_PROBLEM DESCRIPTION_.
Once you reach the line with "Mándanos un mensaje (571, 1291)", transcribe it and every line after it to the end of the records, exactly, but not the pictures.

_RECORD EXTRACTS_.
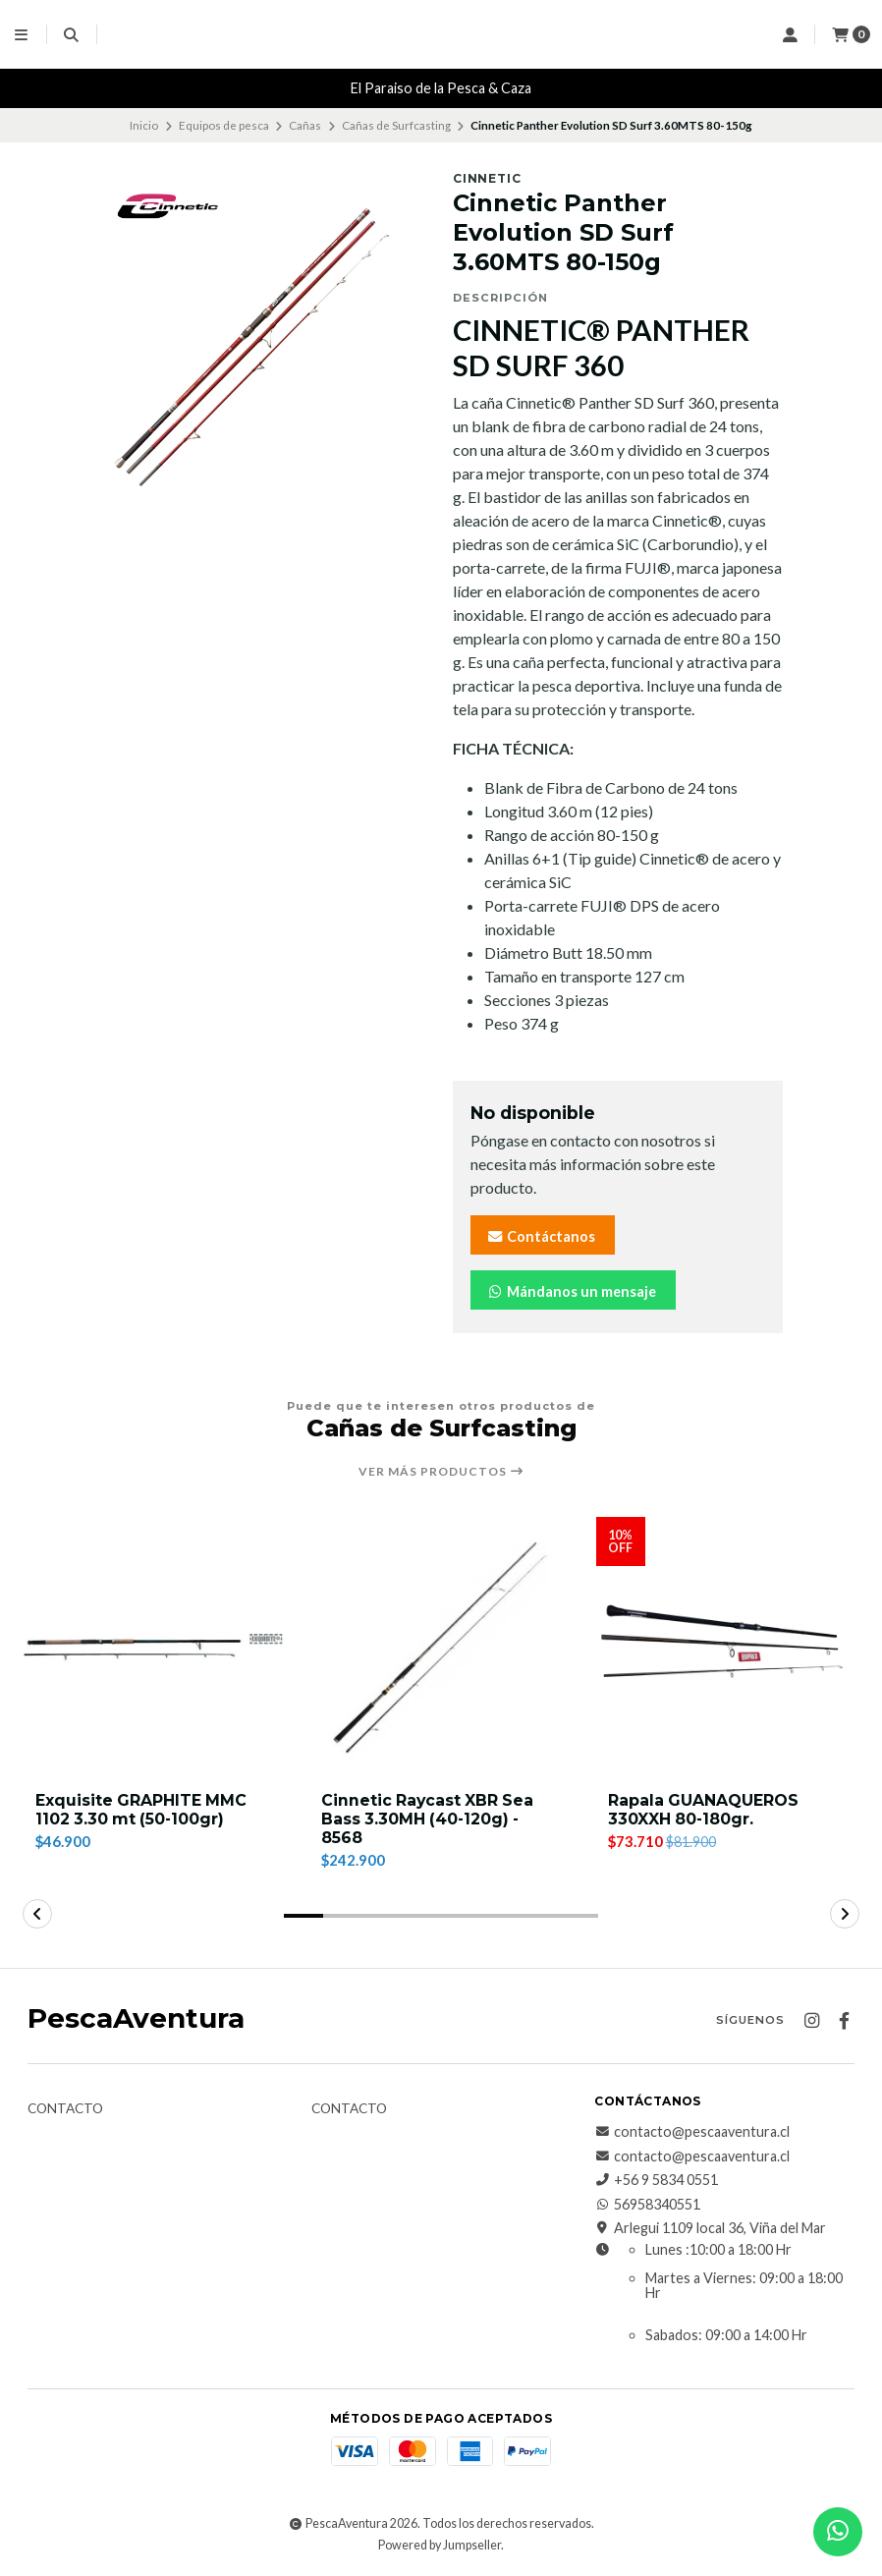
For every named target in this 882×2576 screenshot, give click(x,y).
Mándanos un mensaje (571, 1291)
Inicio (144, 125)
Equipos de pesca (224, 125)
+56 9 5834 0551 (656, 2181)
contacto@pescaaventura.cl (692, 2133)
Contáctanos (540, 1236)
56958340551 (647, 2205)
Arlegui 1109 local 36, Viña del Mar (710, 2228)
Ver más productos (441, 1472)
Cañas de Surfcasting (396, 125)
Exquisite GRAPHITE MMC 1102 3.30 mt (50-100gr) (141, 1809)
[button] (303, 1917)
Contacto (65, 2110)
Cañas (305, 125)
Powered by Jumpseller (439, 2545)
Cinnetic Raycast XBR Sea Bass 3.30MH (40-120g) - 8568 (429, 1819)
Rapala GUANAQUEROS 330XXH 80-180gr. (703, 1809)
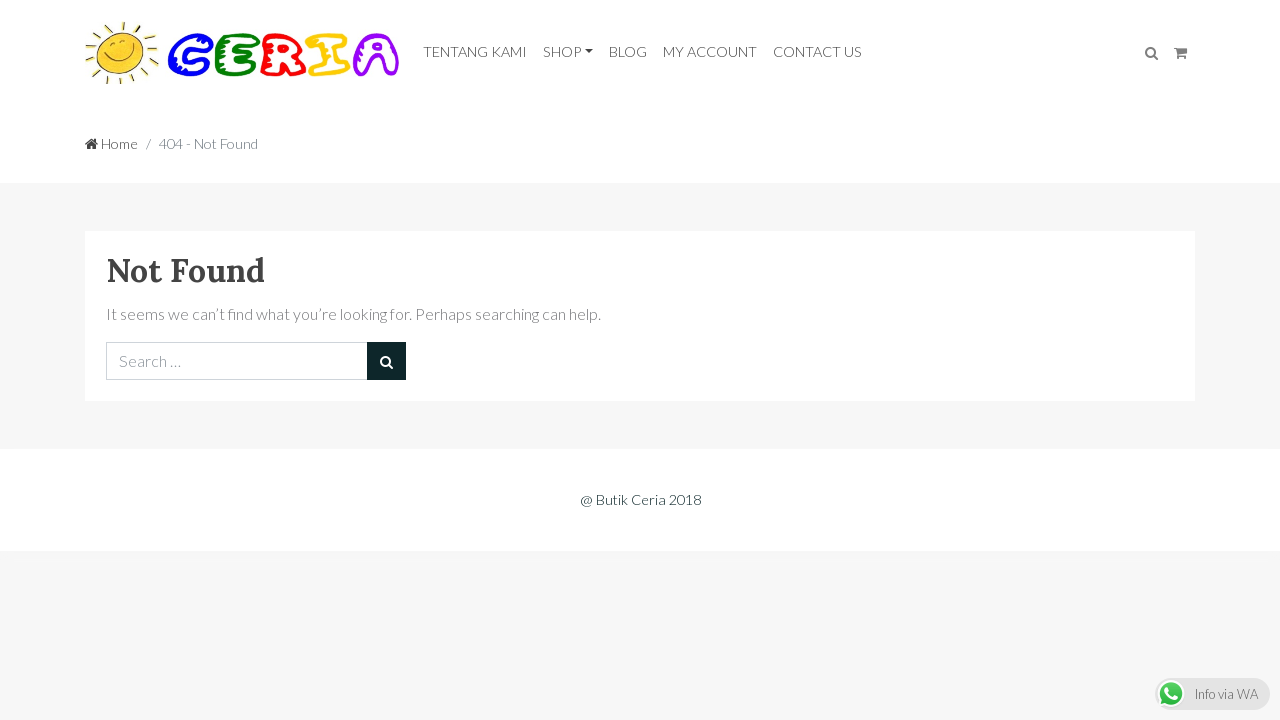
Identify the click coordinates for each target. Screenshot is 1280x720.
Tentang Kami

_THE ANSWER_.
Mándanos un mensaje (571, 1291)
Inicio (144, 125)
Equipos de pesca (224, 125)
+56 9 5834 0551 (656, 2181)
contacto@pescaaventura.cl (692, 2133)
Contáctanos (540, 1236)
56958340551 (647, 2205)
Arlegui 1109 local 36, Viña del Mar (710, 2228)
Ver más productos (441, 1472)
Cañas de Surfcasting (396, 125)
Exquisite GRAPHITE MMC 1102 3.30 mt (50-100gr) (141, 1809)
[button] (303, 1917)
Contacto (65, 2110)
Cañas (305, 125)
Powered by Jumpseller (439, 2545)
Cinnetic Raycast XBR Sea Bass 3.30MH (40-120g) - 8568 (429, 1819)
Rapala GUANAQUEROS 330XXH 80-180gr. (703, 1809)
Identify the click coordinates for each target. Screenshot is 1280x720.
Tentang Kami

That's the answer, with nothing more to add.